Raw data:
╔══
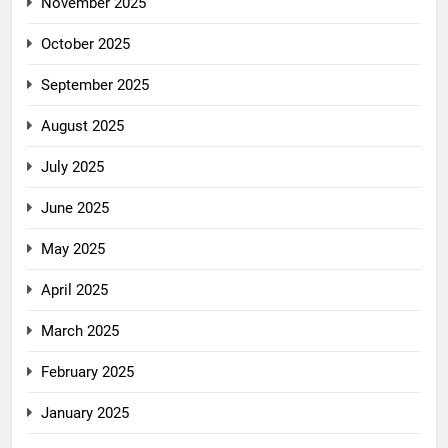
November 2025
October 2025
September 2025
August 2025
July 2025
June 2025
May 2025
April 2025
March 2025
February 2025
January 2025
╚══
The task: Print the data again, word for word, without any pictures.

Task output:
November 2025
October 2025
September 2025
August 2025
July 2025
June 2025
May 2025
April 2025
March 2025
February 2025
January 2025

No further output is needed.